I am performing amplicon sequencing such that I have captured regions of the human genome that align to the exactly the same loci. And I am seeing a phenomenon that I had not expected, in that I see within a given amplicon region a couple mutations then a space where few if any mutations are found, and then a lot of mutations, as expected. I have included a hypothetical example that illustrates the point. My question is why I would see a gap towards the left of the plot which is earlier in the genome. Is this because early variants cause a strand to not align to reference or something like this?
I am using bwa mem and freebayes for alignment and variant calling.
Another possibility would be that this region is extremely well conserved.
Without going into a lot of detail, this does not appear to be the case, especially because I see the same thing over multiple amplicons.
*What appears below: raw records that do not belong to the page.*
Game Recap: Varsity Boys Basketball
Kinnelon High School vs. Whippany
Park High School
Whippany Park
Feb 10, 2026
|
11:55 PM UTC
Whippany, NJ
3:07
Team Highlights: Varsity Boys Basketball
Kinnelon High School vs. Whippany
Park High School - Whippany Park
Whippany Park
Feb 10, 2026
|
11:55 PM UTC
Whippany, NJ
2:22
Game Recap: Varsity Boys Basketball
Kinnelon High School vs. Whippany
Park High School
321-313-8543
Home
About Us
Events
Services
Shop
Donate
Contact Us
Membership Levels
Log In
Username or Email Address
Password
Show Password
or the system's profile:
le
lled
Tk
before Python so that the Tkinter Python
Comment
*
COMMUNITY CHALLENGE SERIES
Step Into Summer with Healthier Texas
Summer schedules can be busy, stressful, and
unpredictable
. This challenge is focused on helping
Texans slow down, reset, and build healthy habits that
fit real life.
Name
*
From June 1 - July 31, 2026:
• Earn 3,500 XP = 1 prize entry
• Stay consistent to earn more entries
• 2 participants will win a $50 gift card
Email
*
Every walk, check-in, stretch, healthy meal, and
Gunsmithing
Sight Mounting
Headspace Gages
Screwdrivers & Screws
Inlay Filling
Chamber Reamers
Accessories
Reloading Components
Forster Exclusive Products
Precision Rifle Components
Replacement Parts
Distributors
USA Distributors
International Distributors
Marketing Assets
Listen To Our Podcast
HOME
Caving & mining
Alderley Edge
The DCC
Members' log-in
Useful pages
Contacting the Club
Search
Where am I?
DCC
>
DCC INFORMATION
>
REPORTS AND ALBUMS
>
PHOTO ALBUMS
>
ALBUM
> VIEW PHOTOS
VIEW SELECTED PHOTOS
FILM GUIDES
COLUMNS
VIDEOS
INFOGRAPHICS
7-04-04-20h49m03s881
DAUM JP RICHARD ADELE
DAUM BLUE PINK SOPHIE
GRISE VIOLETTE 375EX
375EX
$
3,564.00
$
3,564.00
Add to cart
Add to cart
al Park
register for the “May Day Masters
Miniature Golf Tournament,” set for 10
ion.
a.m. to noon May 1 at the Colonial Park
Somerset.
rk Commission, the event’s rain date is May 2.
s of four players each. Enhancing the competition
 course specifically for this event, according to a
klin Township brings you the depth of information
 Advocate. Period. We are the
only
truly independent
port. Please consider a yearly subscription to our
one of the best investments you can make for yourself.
You should look at the alignment file as well and investigate those.
Sorry I'm not totally understanding you. Do you mean that within the alignment files I should check that the regions are well covered or something?
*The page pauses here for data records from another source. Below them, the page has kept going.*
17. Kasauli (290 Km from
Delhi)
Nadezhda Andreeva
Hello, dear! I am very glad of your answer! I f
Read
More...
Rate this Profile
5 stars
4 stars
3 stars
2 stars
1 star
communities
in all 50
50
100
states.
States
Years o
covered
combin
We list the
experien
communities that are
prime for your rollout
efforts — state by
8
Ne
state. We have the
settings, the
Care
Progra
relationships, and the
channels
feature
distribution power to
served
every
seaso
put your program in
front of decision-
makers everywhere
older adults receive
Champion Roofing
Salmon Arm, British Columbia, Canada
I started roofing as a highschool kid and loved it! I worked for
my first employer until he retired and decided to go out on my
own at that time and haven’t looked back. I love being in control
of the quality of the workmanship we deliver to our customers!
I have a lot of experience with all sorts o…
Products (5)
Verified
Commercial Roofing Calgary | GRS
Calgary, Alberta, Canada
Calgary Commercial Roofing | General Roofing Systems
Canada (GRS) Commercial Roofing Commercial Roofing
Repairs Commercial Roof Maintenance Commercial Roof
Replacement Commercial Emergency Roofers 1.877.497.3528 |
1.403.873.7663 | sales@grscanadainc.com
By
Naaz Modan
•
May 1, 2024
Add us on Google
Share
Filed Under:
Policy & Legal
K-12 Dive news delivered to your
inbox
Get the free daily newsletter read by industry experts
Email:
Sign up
Yes, this relates to what WouterDeCoster said. If your region is well covered and all the reads align with no mismatches then there is the answer for the lack of mutations.
Right. So the tricky thing here is that I am using amplicon sequencing. So unlike WGS using sheared DNA, this is targeted amplification meaning that all reads should align perfectly. Therefore if a variant is identified in later regions of the DNA, earlier regions of the DNA must also have been covered. So, the coverage should be identical across a given locus.
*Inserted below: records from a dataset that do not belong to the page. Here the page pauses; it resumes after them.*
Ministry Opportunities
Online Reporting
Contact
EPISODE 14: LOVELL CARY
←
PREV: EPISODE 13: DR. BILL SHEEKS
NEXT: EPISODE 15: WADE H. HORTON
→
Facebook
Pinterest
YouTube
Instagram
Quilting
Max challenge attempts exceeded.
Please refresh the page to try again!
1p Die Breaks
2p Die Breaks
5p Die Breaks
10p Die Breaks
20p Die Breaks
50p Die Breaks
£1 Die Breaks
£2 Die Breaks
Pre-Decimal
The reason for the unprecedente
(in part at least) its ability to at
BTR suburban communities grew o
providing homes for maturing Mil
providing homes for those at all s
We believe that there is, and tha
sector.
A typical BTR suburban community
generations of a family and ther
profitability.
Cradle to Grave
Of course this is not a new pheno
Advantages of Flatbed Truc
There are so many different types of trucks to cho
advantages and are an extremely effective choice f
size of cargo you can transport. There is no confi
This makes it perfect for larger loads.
Unless I'm missing something?
I don't get it why you would expect perfect alignments.
The DNA that gets sequenced is between the probes and will contain variations. Perhaps you mean that the start of the read ought to be a perfect match - it is unclear.
in general whether or not you are using WGS or targeted approaches is not relevant in my opinion.
You are aligning it against a reference genome that is different than the DNA that you amplified. You clearly have variation there no? And the goal is to find out what the differences are.
What I was suggesting above is that one needs to always assess the alignments as well. That's how we can tell what is going on with the data.